Your instructions >> Print all of the records. Exclude the images.

[Page images and extracted text]
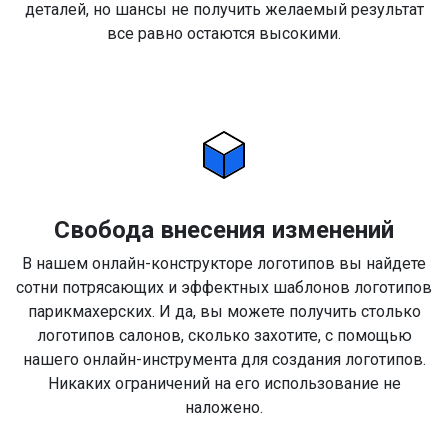
деталей, но шансы не получить желаемый результат
все равно остаются высокими.
Свобода внесения изменений
В нашем онлайн-конструкторе логотипов вы найдете
сотни потрясающих и эффектных шаблонов логотипов
парикмахерских. И да, вы можете получить столько
логотипов салонов, сколько захотите, с помощью
нашего онлайн-инструмента для создания логотипов.
Никаких ограничений на его использование не
наложено.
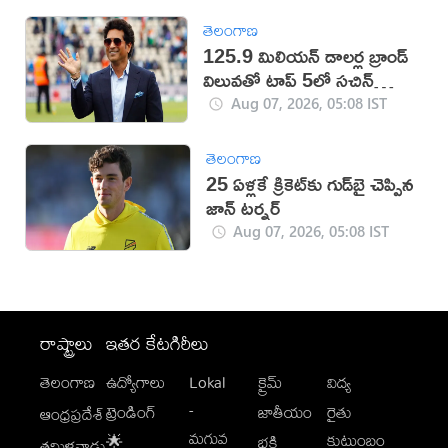
తెలంగాణ
125.9 మిలియన్ డాలర్ల బ్రాండ్
విలువతో టాప్ 5లో సచిన్
టెండూల్కర్
Aug 07, 2026, 05:08 IST
తెలంగాణ
25 ఏళ్లకే క్రికెట్‌కు గుడ్‌బై చెప్పిన
జాన్ టర్నర్
Aug 07, 2026, 05:08 IST
రాష్ట్రాలు
ఇతర కేటగిరీలు
తెలంగాణ
ఉద్యోగాలు
Lokal
క్రైమ్
విద్య
-
ట్రెండింగ్
జాతీయం
రైతు
ఆంధ్రప్రదేశ్
మగువ
కుటుంబం
🌟
భక్తి
తమిళనాడు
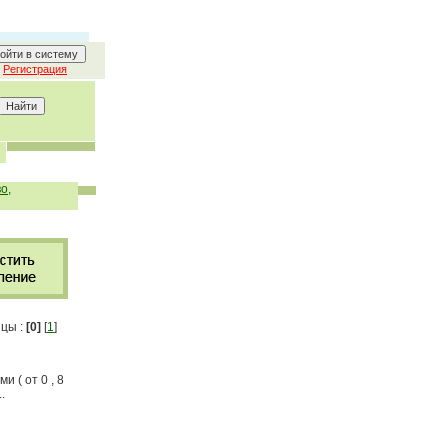
Регистрация
о,
цы :
[0]
[
1
]
и ( от 0 , 8
.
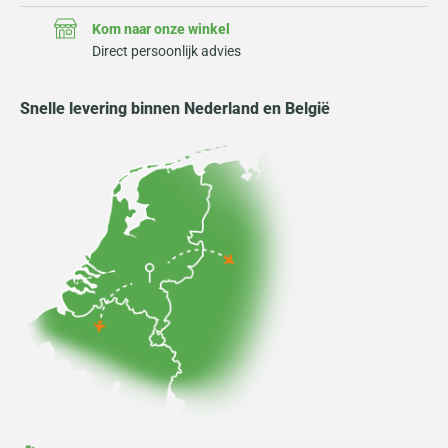
Kom naar onze winkel
Direct persoonlijk advies
Snelle levering binnen Nederland en België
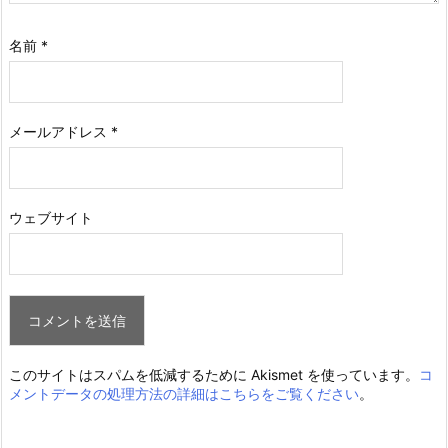
名前
*
メールアドレス
*
ウェブサイト
このサイトはスパムを低減するために Akismet を使っています。
コ
メントデータの処理方法の詳細はこちらをご覧ください
。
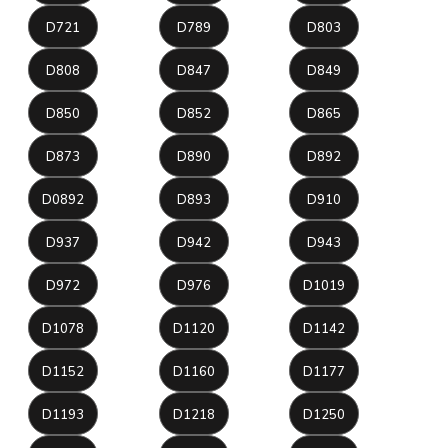
D721
D789
D803
D808
D847
D849
D850
D852
D865
D873
D890
D892
D0892
D893
D910
D937
D942
D943
D972
D976
D1019
D1078
D1120
D1142
D1152
D1160
D1177
D1193
D1218
D1250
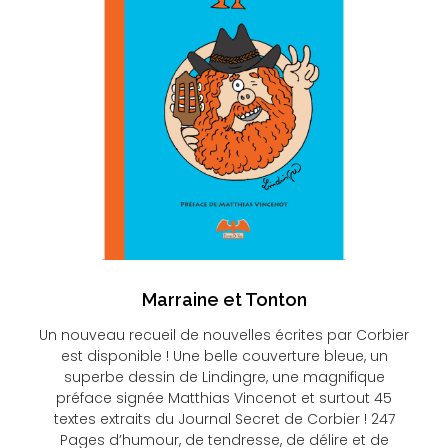
Marraine et Tonton
Un nouveau recueil de nouvelles écrites par Corbier
est disponible ! Une belle couverture bleue, un
superbe dessin de Lindingre, une magnifique
préface signée Matthias Vincenot et surtout 45
textes extraits du Journal Secret de Corbier ! 247
Pages d’humour, de tendresse, de délire et de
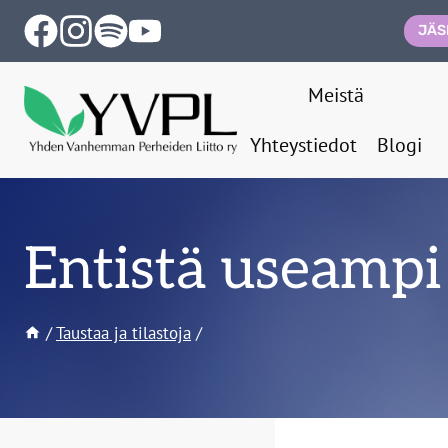
Siirry
JÄS
sisältöön
Meistä
Yhteystiedot
Blogi
Entistä useampi 
/
Taustaa ja tilastoja
/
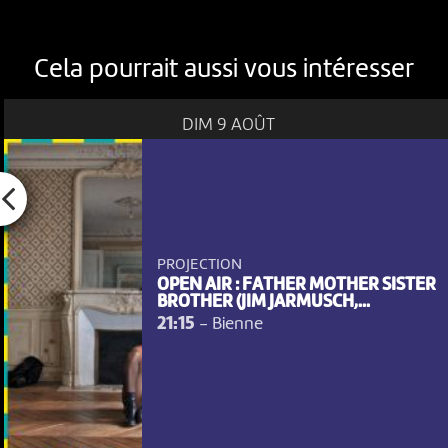
Cela pourrait aussi vous intéresser
DIM 9 AOÛT
PROJECTION
OPEN AIR : FATHER MOTHER SISTER
BROTHER (JIM JARMUSCH,...
21:15
-
Bienne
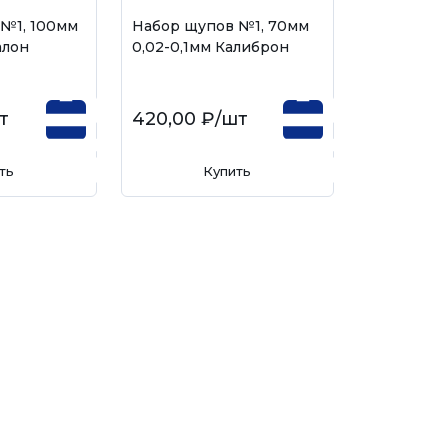
№1, 100мм
Набор щупов №1, 70мм
алон
0,02-0,1мм Калиброн
т
420,00 ₽
/шт
ть
Купить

Response to this task >>
деталей, но шансы не получить желаемый результат
все равно остаются высокими.
Свобода внесения изменений
В нашем онлайн-конструкторе логотипов вы найдете
сотни потрясающих и эффектных шаблонов логотипов
парикмахерских. И да, вы можете получить столько
логотипов салонов, сколько захотите, с помощью
нашего онлайн-инструмента для создания логотипов.
Никаких ограничений на его использование не
наложено.
తెలంగాణ
125.9 మిలియన్ డాలర్ల బ్రాండ్
విలువతో టాప్ 5లో సచిన్
టెండూల్కర్
Aug 07, 2026, 05:08 IST
తెలంగాణ
25 ఏళ్లకే క్రికెట్‌కు గుడ్‌బై చెప్పిన
జాన్ టర్నర్
Aug 07, 2026, 05:08 IST
రాష్ట్రాలు
ఇతర కేటగిరీలు
తెలంగాణ
ఉద్యోగాలు
Lokal
క్రైమ్
విద్య
-
ట్రెండింగ్
జాతీయం
రైతు
ఆంధ్రప్రదేశ్
మగువ
కుటుంబం
🌟
భక్తి
తమిళనాడు
Регистрация
о,
цы :
[0]
[
1
]
и ( от 0 , 8
.
Kom naar onze winkel
Direct persoonlijk advies
Snelle levering binnen Nederland en België
名前
*
メールアドレス
*
ウェブサイト
このサイトはスパムを低減するために Akismet を使っています。
コ
メントデータの処理方法の詳細はこちらをご覧ください
。
D721
D789
D803
D808
D847
D849
D850
D852
D865
D873
D890
D892
D0892
D893
D910
D937
D942
D943
D972
D976
D1019
D1078
D1120
D1142
D1152
D1160
D1177
D1193
D1218
D1250
Marraine et Tonton
Un nouveau recueil de nouvelles écrites par Corbier
est disponible ! Une belle couverture bleue, un
superbe dessin de Lindingre, une magnifique
préface signée Matthias Vincenot et surtout 45
textes extraits du Journal Secret de Corbier ! 247
Pages d’humour, de tendresse, de délire et de
Siirry
JÄS
sisältöön
Meistä
Yhteystiedot
Blogi
Entistä useampi 
/
Taustaa ja tilastoja
/
Cela pourrait aussi vous intéresser
DIM 9 AOÛT
PROJECTION
OPEN AIR : FATHER MOTHER SISTER
BROTHER (JIM JARMUSCH,...
21:15
-
Bienne
№1, 100мм
Набор щупов №1, 70мм
алон
0,02-0,1мм Калиброн
т
420,00 ₽
/шт
ть
Купить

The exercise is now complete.